INSTRUCTIONS FOR THE TASK:
Word for word, copy out every line of the records, omitting each picture.

[Stored data entries]

◇ ◇ ◇ ◇ ◇ ◇ ◇

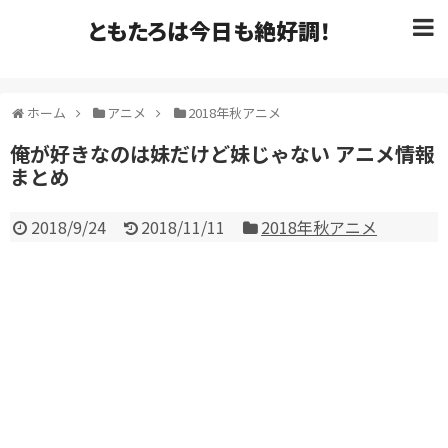
ともたろは今日も絶好調！
ホーム
アニメ
2018年秋アニメ
俺が好きなのは妹だけど妹じゃない アニメ情報
まとめ
2018/9/24
2018/11/11
2018年秋アニメ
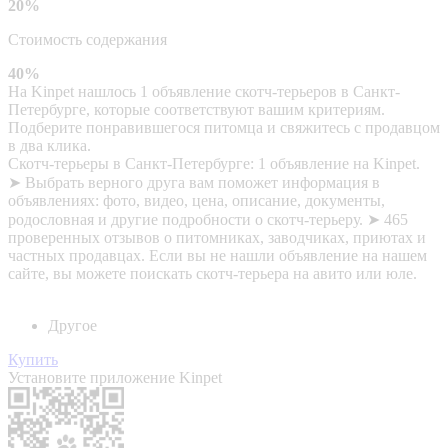
20%
Стоимость содержания
40%
На Kinpet нашлось 1 объявление скотч-терьеров в Санкт-
Петербурге, которые соответствуют вашим критериям.
Подберите понравившегося питомца и свяжитесь с продавцом
в два клика.
Скотч-терьеры в Санкт-Петербурге: 1 объявление на Kinpet.
➤ Выбрать верного друга вам поможет информация в
объявлениях: фото, видео, цена, описание, документы,
родословная и другие подробности о скотч-терьеру. ➤ 465
проверенных отзывов о питомниках, заводчиках, приютах и
частных продавцах. Если вы не нашли объявление на нашем
сайте, вы можете поискать скотч-терьера на авито или юле.
Другое
Купить
Установите приложение Kinpet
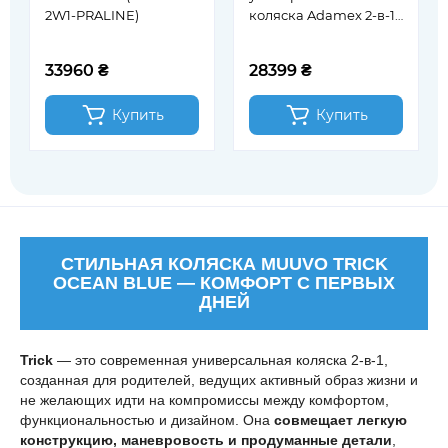
2W1-PRALINE)
коляска Adamex 2-в-1
Dolce Eco SA-3 светло-
серый (681941)
33960 ₴
28399 ₴
Купить
Купить
СТИЛЬНАЯ КОЛЯСКА MUUVO TRICK
OCEAN BLUE — КОМФОРТ С ПЕРВЫХ
ДНЕЙ
Trick
— это современная универсальная коляска 2-в-1,
созданная для родителей, ведущих активный образ жизни и
не желающих идти на компромиссы между комфортом,
функциональностью и дизайном. Она
совмещает легкую
конструкцию, маневровость и продуманные детали
,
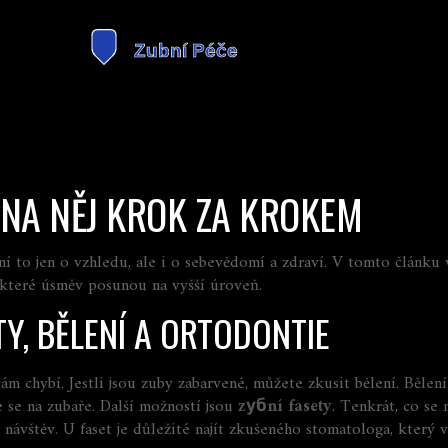
 NA NĚJ KROK ZA KROKEM
ní to jen o vzhledu, ale i o sebevědomí a zdraví. V tomto článku
 které úsměv posunou na vyšší úroveň.
Y, BĚLENÍ A ORTODONTIE
m chybí. Jestli jsou zuby zabarvené, můžete zkusit bělení. Bělen
 se na zubaře. Další možností jsou
zубní fasety
. Tenkrát, co se
 návštěv. U faset je důležité najít zkušeného stomatologa, který 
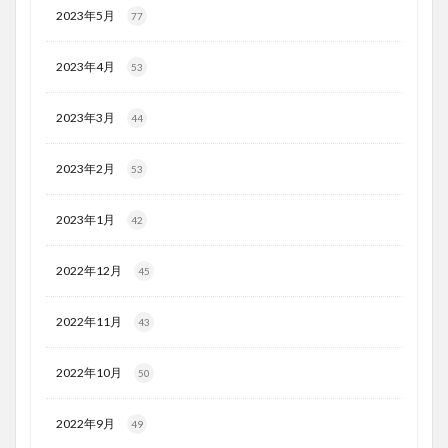
2023年5月
77
2023年4月
53
2023年3月
44
2023年2月
53
2023年1月
42
2022年12月
45
2022年11月
43
2022年10月
50
2022年9月
49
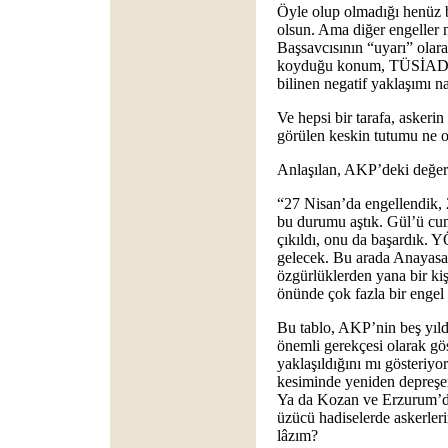
Öyle olup olmadığı henüz be
olsun. Ama diğer engeller 
Başsavcısının “uyarı” olar
koyduğu konum, TÜSİAD’ın 
bilinen negatif yaklaşımı na
Ve hepsi bir tarafa, askerin
görülen keskin tutumu ne 
Anlaşılan, AKP’deki değer
“27 Nisan’da engellendik,
bu durumu aştık. Gül’ü cu
çıkıldı, onu da başardık. 
gelecek. Bu arada Anayas
özgürlüklerden yana bir kiş
önünde çok fazla bir engel
Bu tablo, AKP’nin beş yıl
önemli gerekçesi olarak gö
yaklaşıldığını mı gösteriyo
kesiminde yeniden depreşen
Ya da Kozan ve Erzurum’da
üzücü hadiselerde askerler
lâzım?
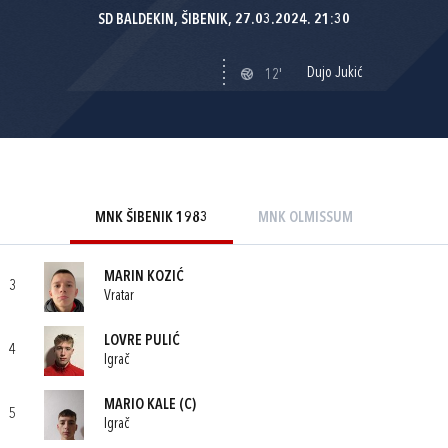
SD BALDEKIN, ŠIBENIK, 27.03.2024. 21:30
Dujo Jukić
12'
MNK ŠIBENIK 1983
MNK OLMISSUM
MARIN KOZIĆ
3
Vratar
LOVRE PULIĆ
4
Igrač
MARIO KALE
(C)
5
Igrač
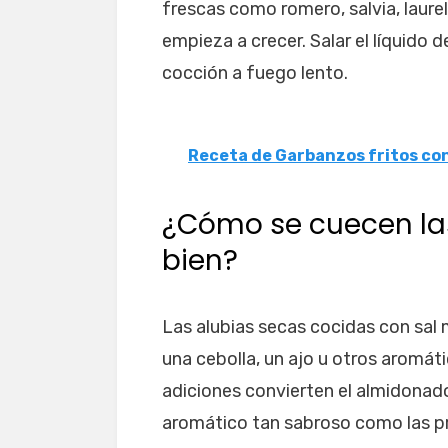
frescas como romero, salvia, laurel
empieza a crecer. Salar el líquido
cocción a fuego lento.
Receta de Garbanzos fritos co
¿Cómo se cuecen la
bien?
Las alubias secas cocidas con sal 
una cebolla, un ajo u otros aromátic
adiciones convierten el almidonado
aromático tan sabroso como las pr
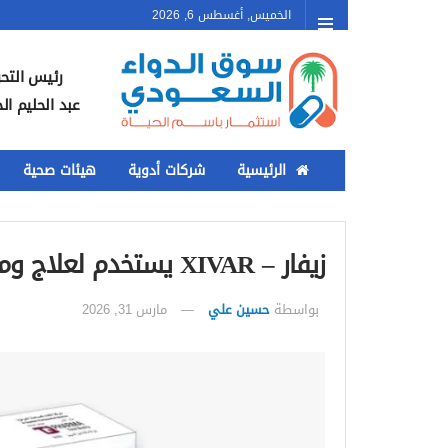
الخميس, أغسطس 6, 2026
رئيس التحر
عبد الحليم ال
الرئيسية
شركات أدوية
هيئات صحية
زيفار – XIVAR يستخدم لعلاج ومنع تجلطات الدم المختلفة
بواسطة
حسين علي
مارس 31, 2026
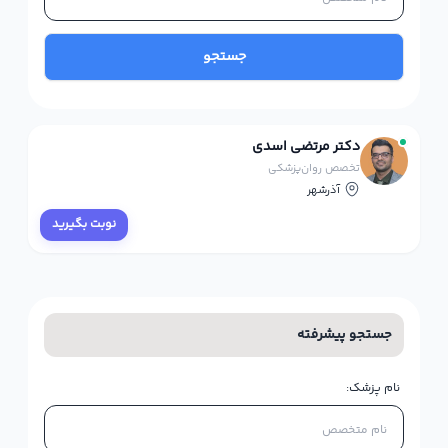
جستجو
دکتر مرتضی اسدی
تخصص روان‌پزشکی
آذرشهر
نوبت بگیرید
جستجو پیشرفته
نام پزشک:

◇ ◇ ◇ ◇ ◇ ◇ ◇

ANSWER BOX:
ともたろは今日も絶好調！
ホーム
アニメ
2018年秋アニメ
俺が好きなのは妹だけど妹じゃない アニメ情報
まとめ
2018/9/24
2018/11/11
2018年秋アニメ
20%
Стоимость содержания
40%
На Kinpet нашлось 1 объявление скотч-терьеров в Санкт-
Петербурге, которые соответствуют вашим критериям.
Подберите понравившегося питомца и свяжитесь с продавцом
в два клика.
Скотч-терьеры в Санкт-Петербурге: 1 объявление на Kinpet.
➤ Выбрать верного друга вам поможет информация в
объявлениях: фото, видео, цена, описание, документы,
родословная и другие подробности о скотч-терьеру. ➤ 465
проверенных отзывов о питомниках, заводчиках, приютах и
частных продавцах. Если вы не нашли объявление на нашем
сайте, вы можете поискать скотч-терьера на авито или юле.
Другое
Купить
Установите приложение Kinpet
2W1-PRALINE)
коляска Adamex 2-в-1
Dolce Eco SA-3 светло-
серый (681941)
33960 ₴
28399 ₴
Купить
Купить
СТИЛЬНАЯ КОЛЯСКА MUUVO TRICK
OCEAN BLUE — КОМФОРТ С ПЕРВЫХ
ДНЕЙ
Trick
— это современная универсальная коляска 2-в-1,
созданная для родителей, ведущих активный образ жизни и
не желающих идти на компромиссы между комфортом,
функциональностью и дизайном. Она
совмещает легкую
конструкцию, маневровость и продуманные детали
,
 NA NĚJ KROK ZA KROKEM
ní to jen o vzhledu, ale i o sebevědomí a zdraví. V tomto článku
 které úsměv posunou na vyšší úroveň.
Y, BĚLENÍ A ORTODONTIE
m chybí. Jestli jsou zuby zabarvené, můžete zkusit bělení. Bělen
 se na zubaře. Další možností jsou
zубní fasety
. Tenkrát, co se
 návštěv. U faset je důležité najít zkušeného stomatologa, který 
2023年5月
77
2023年4月
53
2023年3月
44
2023年2月
53
2023年1月
42
2022年12月
45
2022年11月
43
2022年10月
50
2022年9月
49
Öyle olup olmadığı henüz be
olsun. Ama diğer engeller 
Başsavcısının “uyarı” olar
koyduğu konum, TÜSİAD’ın 
bilinen negatif yaklaşımı na
Ve hepsi bir tarafa, askerin
görülen keskin tutumu ne 
Anlaşılan, AKP’deki değer
“27 Nisan’da engellendik,
bu durumu aştık. Gül’ü cu
çıkıldı, onu da başardık. 
gelecek. Bu arada Anayas
özgürlüklerden yana bir kiş
önünde çok fazla bir engel
Bu tablo, AKP’nin beş yıl
önemli gerekçesi olarak gö
yaklaşıldığını mı gösteriyo
kesiminde yeniden depreşen
Ya da Kozan ve Erzurum’da
üzücü hadiselerde askerler
lâzım?
SD BALDEKIN, ŠIBENIK, 27.03.2024. 21:30
Dujo Jukić
12'
MNK ŠIBENIK 1983
MNK OLMISSUM
MARIN KOZIĆ
3
Vratar
LOVRE PULIĆ
4
Igrač
MARIO KALE
(C)
5
Igrač
frescas como romero, salvia, laurel
empieza a crecer. Salar el líquido
cocción a fuego lento.
Receta de Garbanzos fritos co
¿Cómo se cuecen la
bien?
Las alubias secas cocidas con sal 
una cebolla, un ajo u otros aromátic
adiciones convierten el almidonado
aromático tan sabroso como las pr
الخميس, أغسطس 6, 2026
رئيس التحر
عبد الحليم ال
الرئيسية
شركات أدوية
هيئات صحية
زيفار – XIVAR يستخدم لعلاج ومنع تجلطات الدم المختلفة
بواسطة
حسين علي
مارس 31, 2026
جستجو
دکتر مرتضی اسدی
تخصص روان‌پزشکی
آذرشهر
نوبت بگیرید
جستجو پیشرفته
نام پزشک:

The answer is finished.